Who knew a T.rex could be so popular?
When Christie’s announced the auction of Stan, one of the most intact Tyrannosaurus rex skeletons ever unearthed, no one expected it to be a cheap acquisition. Original estimates suggested the piece could fetch as much as $8 million—no small sum. But on Tuesday night, Stan quadrupled those estimates to hammer down for a whopping $31.85 million. The sum was driven, in part, by the skeleton’s good condition, and it makes Stan the most expensive dinosaur fossil ever sold. The lucky, anonymous new owner made the winning bid via telephone during a heated sale that saw collectors clamoring to make it theirs.
Towering above humans at 13 feet high and 40 feet long from head to tail, the specimen is one of only about 50 more or less complete T-rex skeletons ever found. Most comparable examples are housed in museums and other public institutions, making this opportunity all the juicier for those looking to own, quite literally, a piece of pre-history.

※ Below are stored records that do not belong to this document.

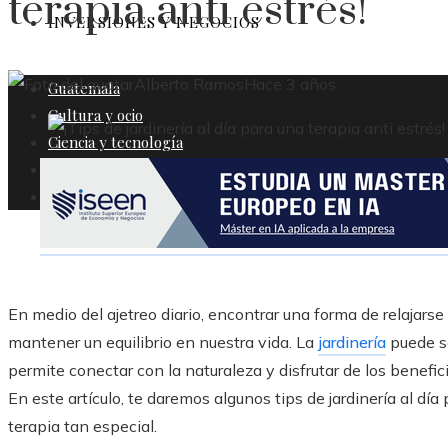
terapia anti estrés!
INVERSIONES Y NEGOCIOS
Alberto Ramos
Hace 3 años
Guatemala
Cultura y ocio
Ciencia y tecnología
Responsabilidad social
Inversiones y negocios
En medio del ajetreo diario, encontrar una forma de relajarse
mantener un equilibrio en nuestra vida. La
jardinería
puede se
permite conectar con la naturaleza y disfrutar de los benefici
En este artículo, te daremos algunos tips de jardinería al d
terapia tan especial.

Originally found by amateur paleontologist Stan Sacrison (this skeleton’s namesake) in 1987, it was initially misidentified as a more common triceratops skeleton before being correctly labeled in 1992. After more than 30,000 hours of painstaking, careful excavation, it was freed from the ground. It spent most of its recent life on display at the Black Hills Institute in South Dakota where it was studied by scientists for two decades. With 188 bones, including a remarkably intact skull, the skeleton is considered special even among its rarefied peers for how complete the set is. Researchers estimate that, when alive, Stan would have weighed between seven to eight tons and his bones demonstrate signs of a difficult existence, like the fused cervical vertebrae that indicates a broken neck.
“I’ll never forget the moment I came face to face with him for the first time, after his remount in Colorado––he looked even larger and more ferocious than I’d imagined, a specimen that only further establishes the T.rex’s position as the King of Dinosaurs,” said James Hyslop, Christie’s head of Scientific Instruments, Globes and Natural History, in a statement leading up to the sale.